Writers and actors predict that issues left unresolved this year at the bargaining table will reappear when their next contract is up in 2004.

For Hollywood studios, the trick will be to figure out how to get the guilds to return to the kind of preemptive negotiating style that got the industry through the 1990s without even so much as the threat of a strike.

After a painful 22-week walkout by writers in 1988, studios and unions defused tensions by negotiating well in advance of contract expirations and without deadline pressures.

That prevented the kind of frantic production ramp-up and inevitable slowdown that occurred over the last year when the threat of two strikes hung over Hollywood.

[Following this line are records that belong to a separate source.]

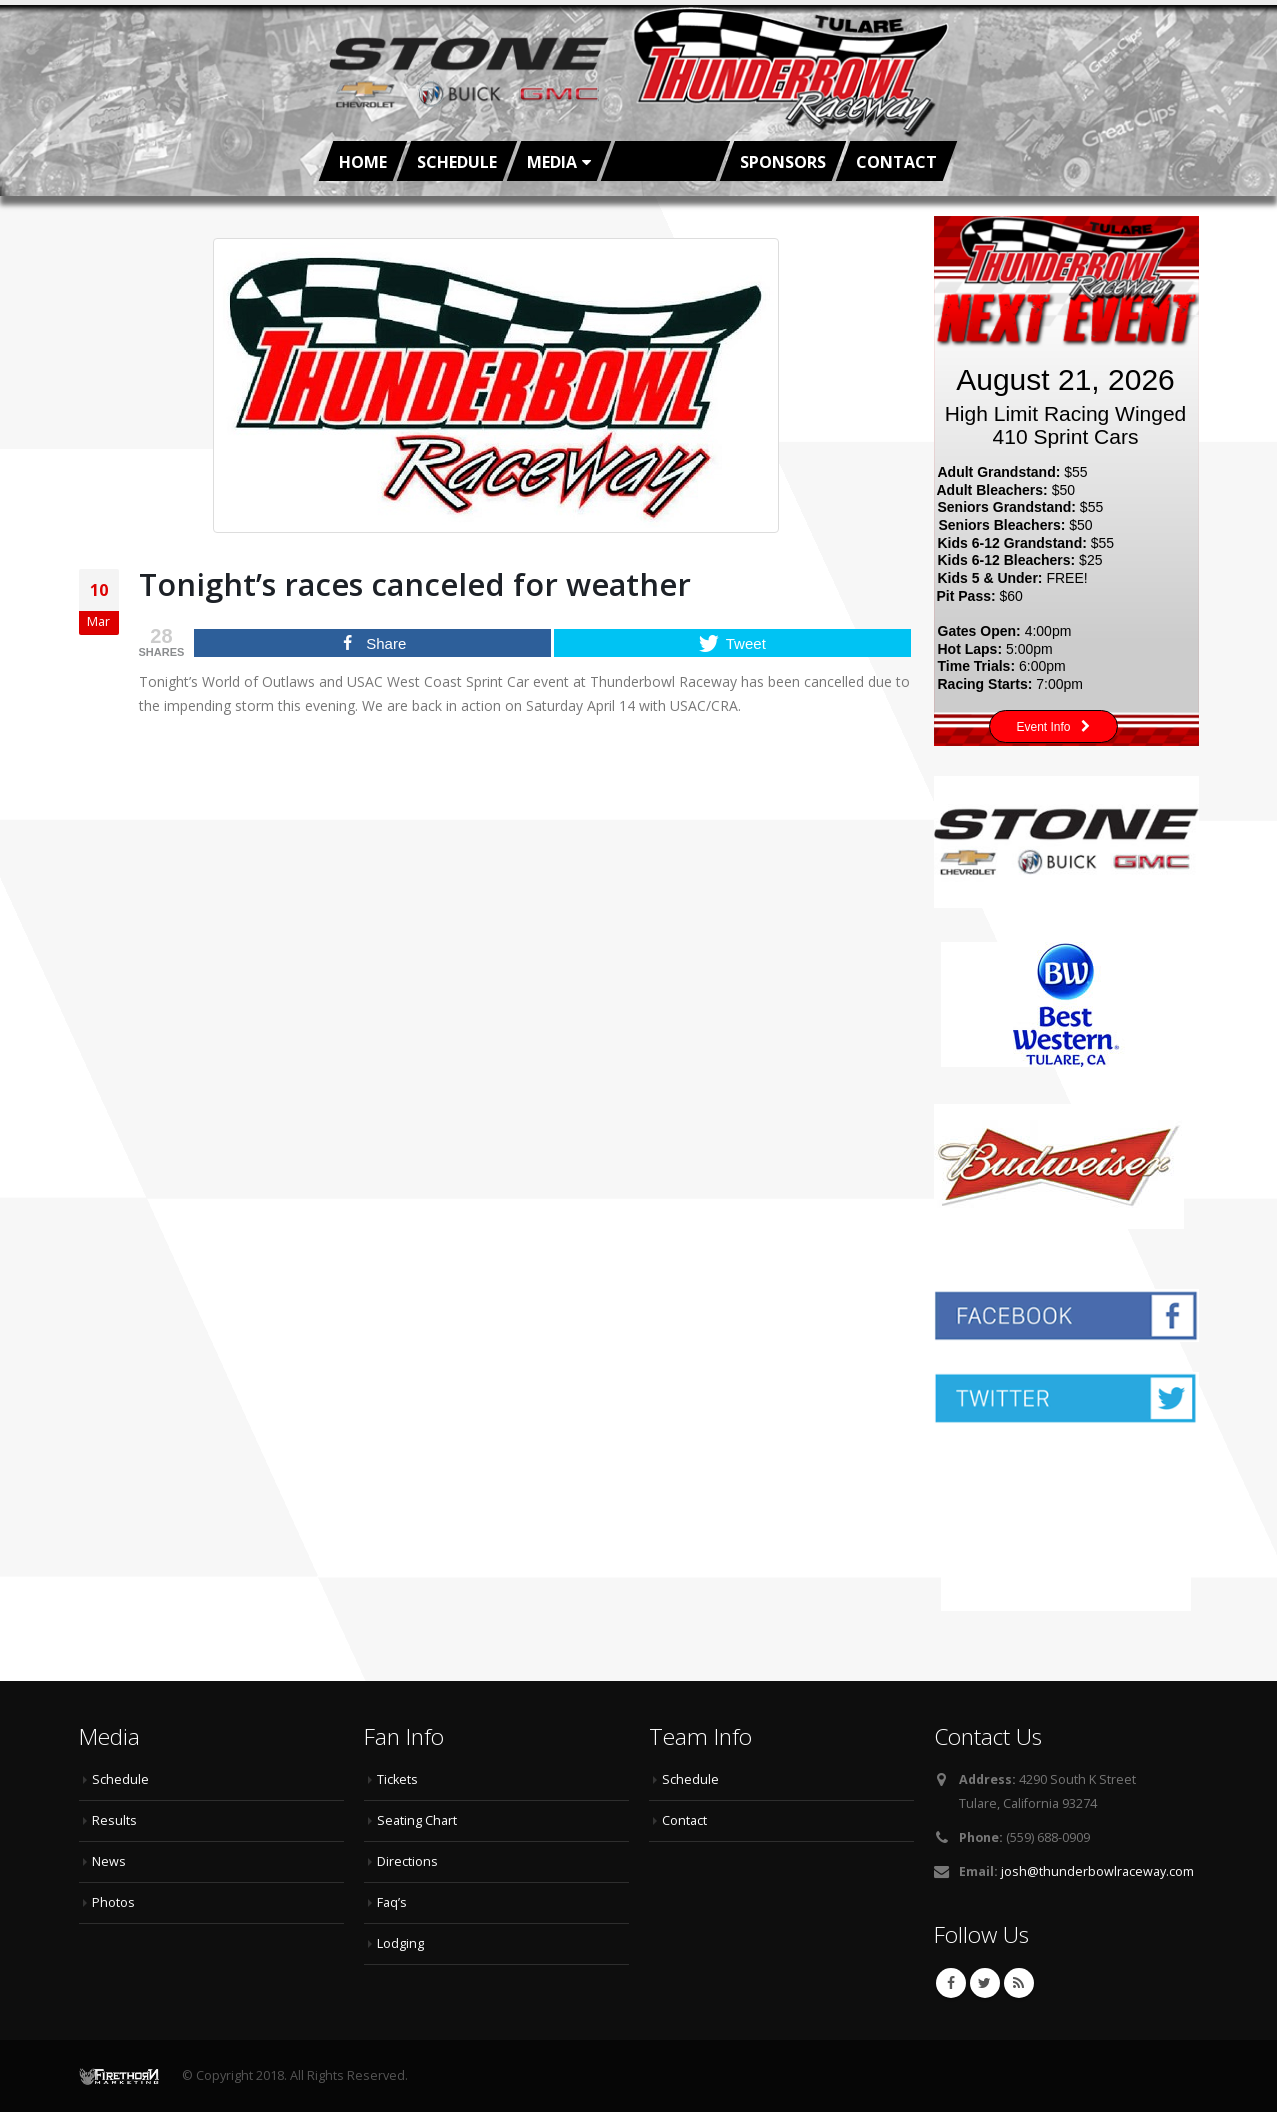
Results (114, 1820)
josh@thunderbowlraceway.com (1097, 1871)
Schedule (457, 162)
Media (552, 162)
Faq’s (392, 1902)
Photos (113, 1902)
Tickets (397, 1779)
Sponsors (783, 162)
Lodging (400, 1943)
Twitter (985, 1983)
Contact (896, 162)
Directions (407, 1861)
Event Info (1053, 727)
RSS (1019, 1983)
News (109, 1861)
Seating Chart (417, 1820)
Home (363, 162)
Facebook (951, 1983)
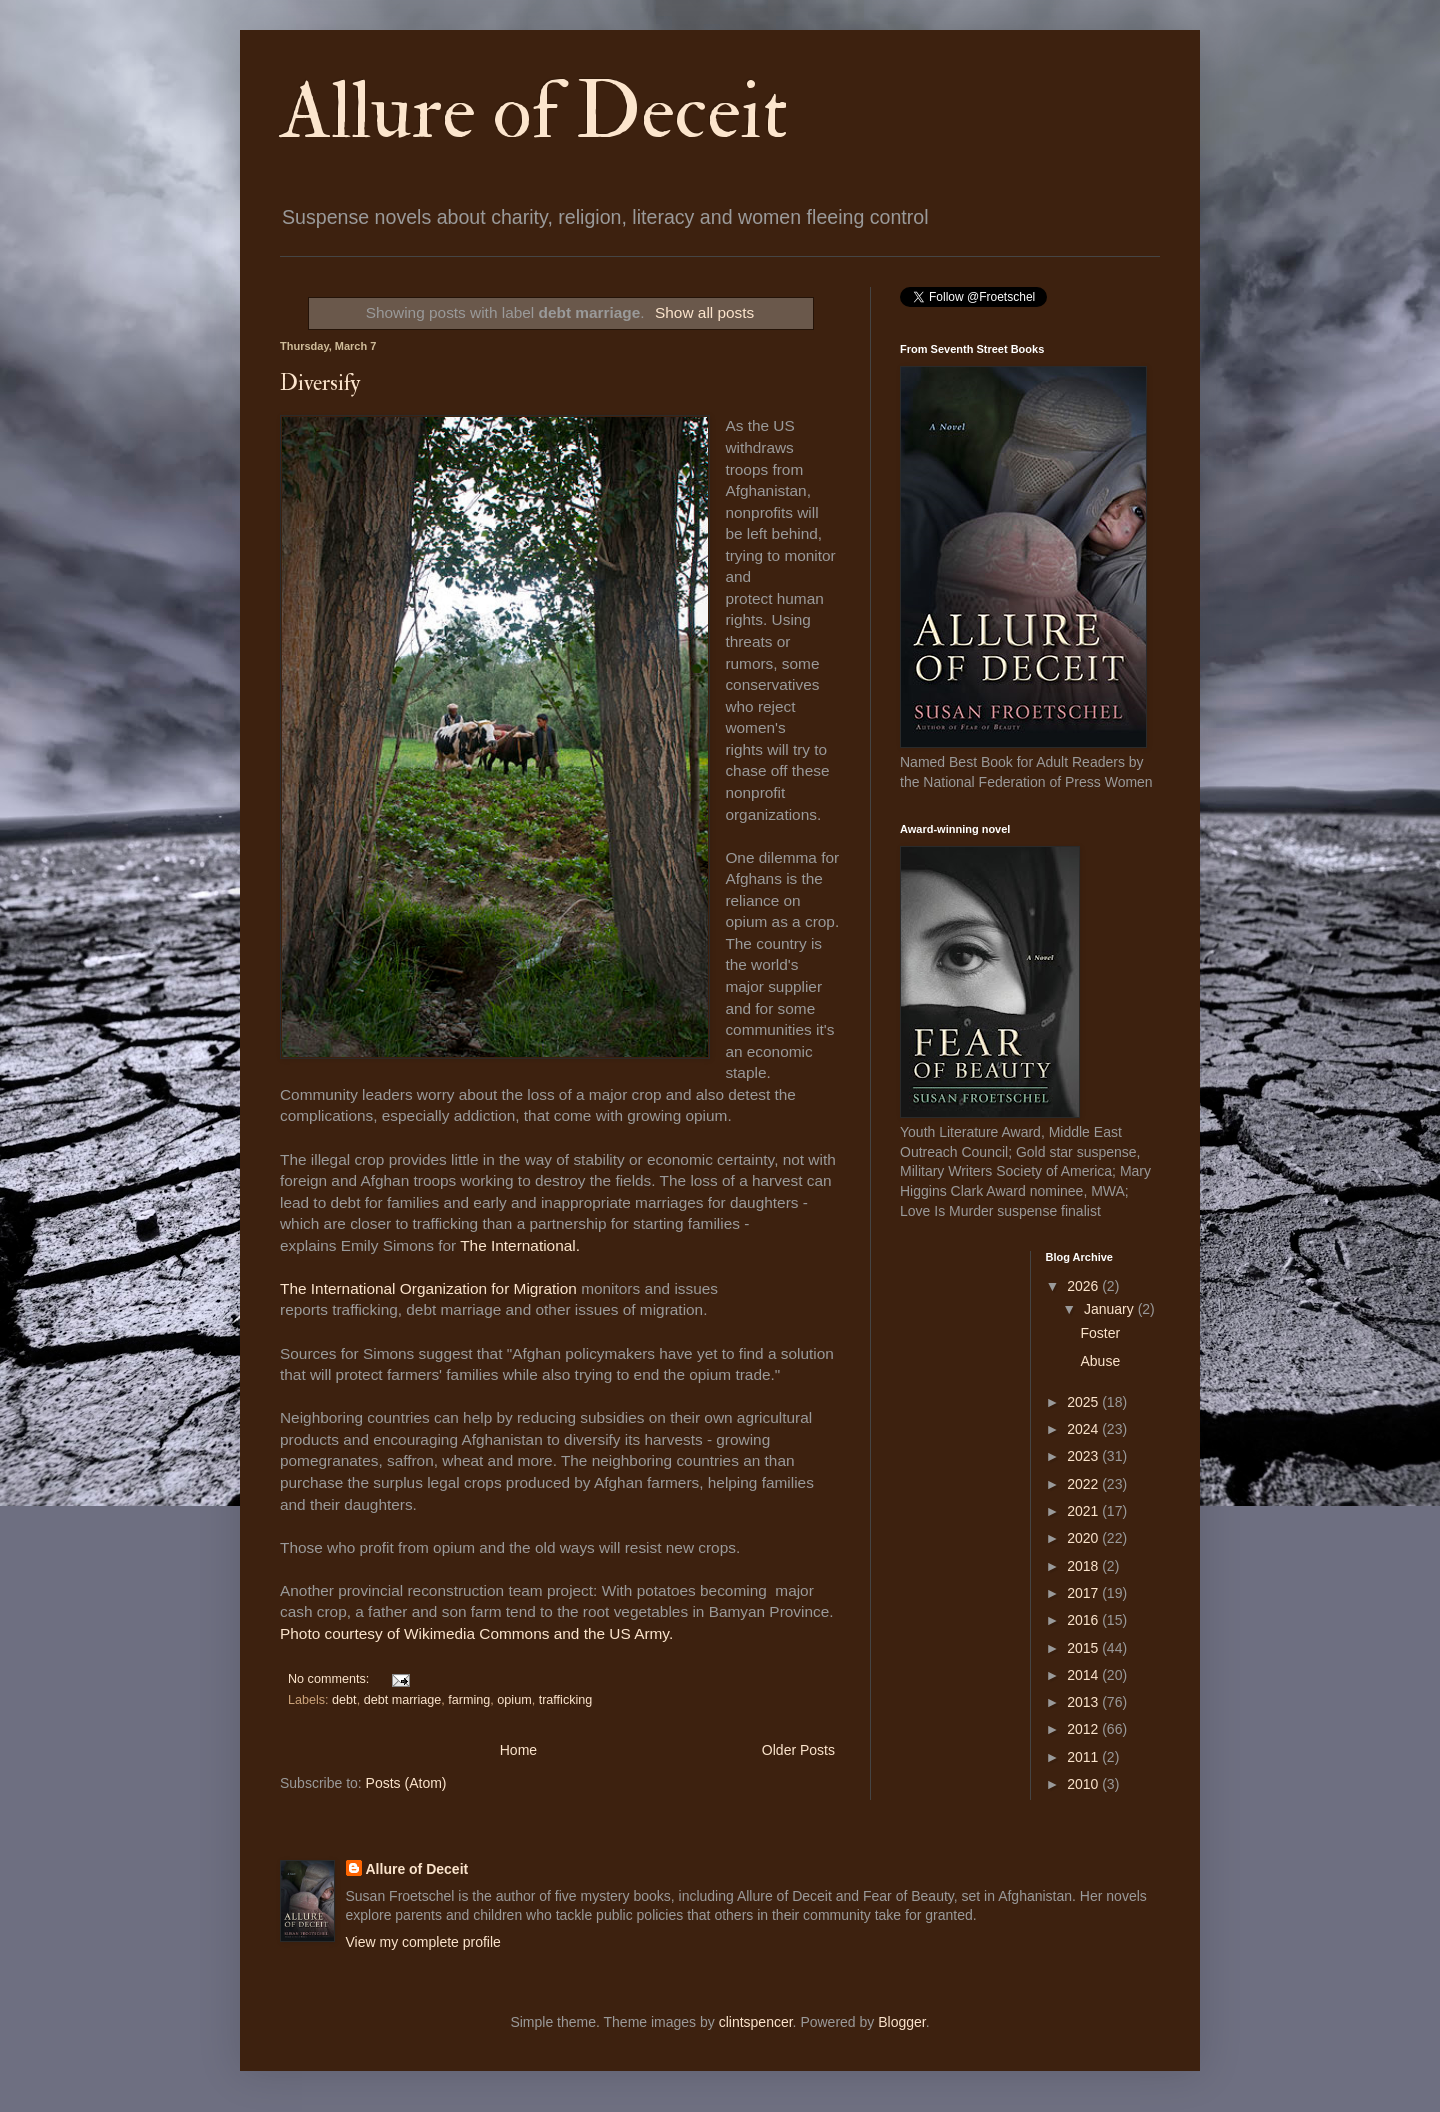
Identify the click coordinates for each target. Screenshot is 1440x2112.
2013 (1084, 1702)
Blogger (901, 2022)
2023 (1084, 1456)
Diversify (320, 383)
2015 (1084, 1648)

"The sides had to posture and position themselves and couldn't do it below the radar as we had done it for the past 12 years without the paranoia of a work stoppage and without all the chest beating," Warner Bros. Chairman Barry Meyer said. "Early negotiations have resulted in great deals for all the guilds and increased employment."

But this year, negotiations with writers and actors went down to the wire.

Meyer suggested that guild memberships "were led to believe they could maximize their leverage by taking it down to the last minute." But, he said, "even a short work stoppage is never made up by incremental benefits."

But the guilds have been increasingly skeptical that early talks lead to the best deals and believed they had failed to make satisfactory gains since the 1988 strike.

"The '90s were a decade of holding still," Slocum of the Writers Guild said.

Sounding more militant than they had in more than a decade, writers originally formed a lengthy list of demands for their most recent contract and openly warned Hollywood that a strike was possible. Last summer, one guild official went so far as to advise members against making any major purchases such as houses or cars in light of a potential work stoppage.

Now, other issues make it even more difficult to return to the peaceful 1990s-style negotiating: New ways to deliver movies and TV shows--such as the Internet, video on demand, satellite systems and digital television--are making the unions gunshy about committing early to contract terms before future prospects are clear.